Data records:
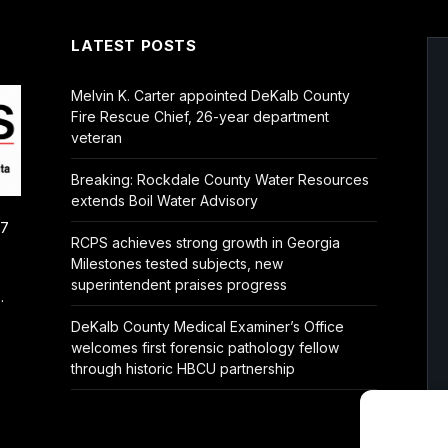
LATEST POSTS
Melvin K. Carter appointed DeKalb County
Fire Rescue Chief, 26-year department
veteran
Breaking: Rockdale County Water Resources
extends Boil Water Advisory
/7
RCPS achieves strong growth in Georgia
Milestones tested subjects, new
superintendent praises progress
.
DeKalb County Medical Examiner’s Office
welcomes first forensic pathology fellow
through historic HBCU partnership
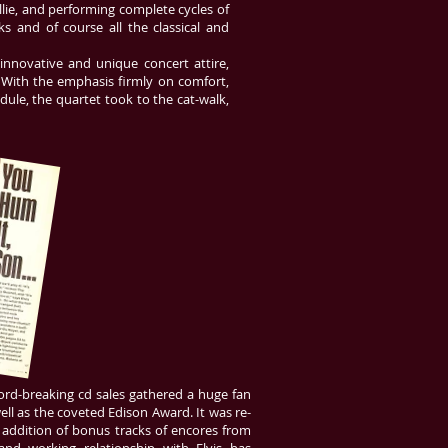
lie, and performing complete cycles of
 and of course all the classical and
nnovative and unique concert attire,
 With the emphasis firmly on comfort,
dule, the quartet took to the cat-walk,
rd-breaking cd sales gathered a huge fan
ell as the coveted Edison Award. It was re-
e addition of bonus tracks of encores from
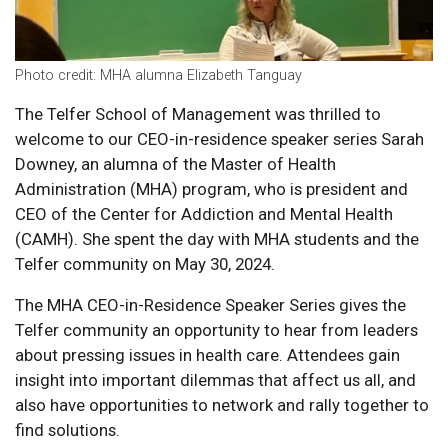
Photo credit: MHA alumna Elizabeth Tanguay
The Telfer School of Management was thrilled to
welcome to our CEO-in-residence speaker series Sarah
Downey, an alumna of the Master of Health
Administration (MHA) program, who is president and
CEO of the Center for Addiction and Mental Health
(CAMH). She spent the day with MHA students and the
Telfer community on May 30, 2024.
The MHA CEO-in-Residence Speaker Series gives the
Telfer community an opportunity to hear from leaders
about pressing issues in health care. Attendees gain
insight into important dilemmas that affect us all, and
also have opportunities to network and rally together to
find solutions.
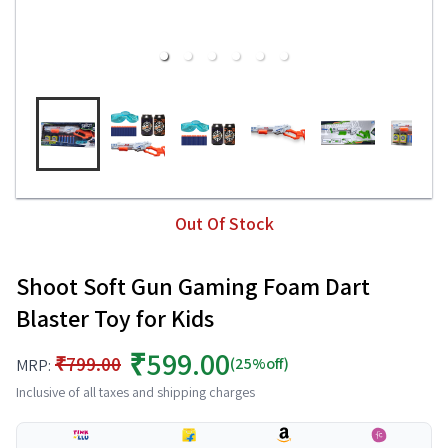
Out Of Stock
Shoot Soft Gun Gaming Foam Dart
Blaster Toy for Kids
₹599.00
₹799.00
(25%off)
MRP:
Inclusive of all taxes and shipping charges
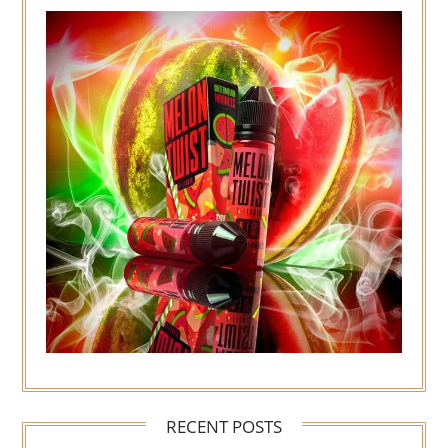
RECENT POSTS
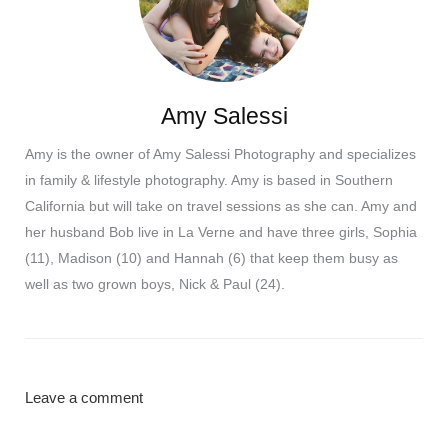
Amy Salessi
Amy is the owner of Amy Salessi Photography and specializes
in family & lifestyle photography. Amy is based in Southern
California but will take on travel sessions as she can. Amy and
her husband Bob live in La Verne and have three girls, Sophia
(11), Madison (10) and Hannah (6) that keep them busy as
well as two grown boys, Nick & Paul (24).
Leave a comment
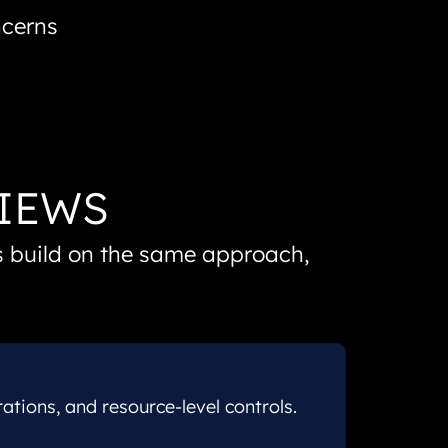
ncerns
VIEWS
ns build on the same approach,
ions, and resource-level controls.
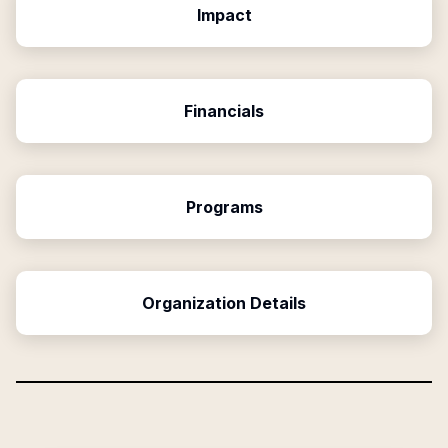
Impact
Financials
Programs
Organization Details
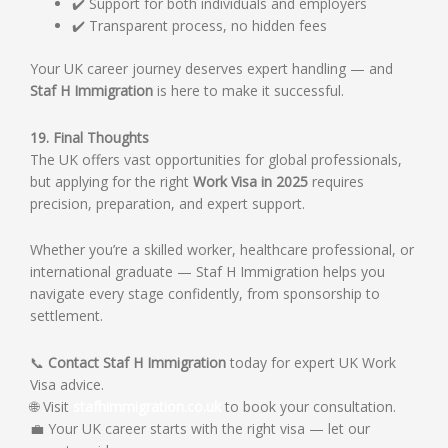
✔️ Support for both individuals and employers
✔️ Transparent process, no hidden fees
Your UK career journey deserves expert handling — and
Staf H Immigration
is here to make it successful.
19. Final Thoughts
The UK offers vast opportunities for global professionals,
but applying for the right
Work Visa in 2025
requires
precision, preparation, and expert support.
Whether you’re a skilled worker, healthcare professional, or
international graduate — Staf H Immigration helps you
navigate every stage confidently, from sponsorship to
settlement.
📞
Contact Staf H Immigration
today for expert UK Work
Visa advice.
🌐 Visit
stafhimmigration.co.uk
to book your consultation.
💼 Your UK career starts with the right visa — let our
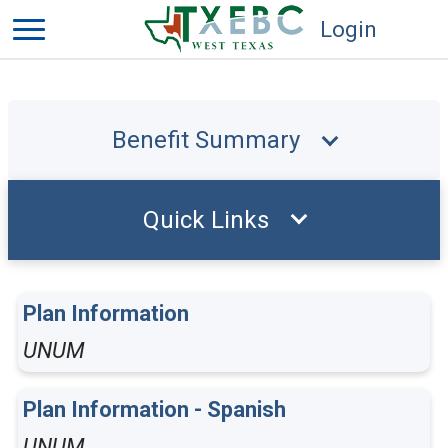
Login
Benefit Summary
Quick Links
Plan Information
UNUM
Plan Information - Spanish
UNUM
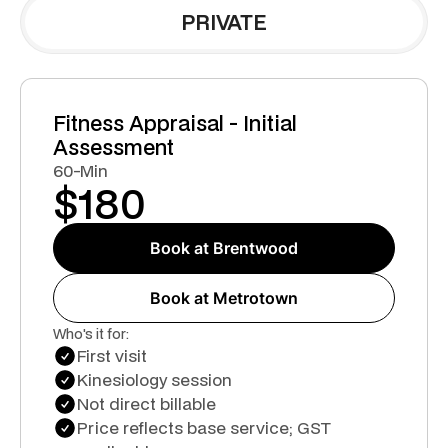
PRIVATE
Fitness Appraisal - Initial
Assessment
60-Min
$
180
Book at Brentwood
Book at Metrotown
Who's it for:
First visit
Kinesiology session
Not direct billable
Price reflects base service; GST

• What is needed:
For every line of the records that has the word "career" in it, make a copy.

• Solved problem:
Your UK career journey deserves expert handling — and
💼 Your UK career starts with the right visa — let our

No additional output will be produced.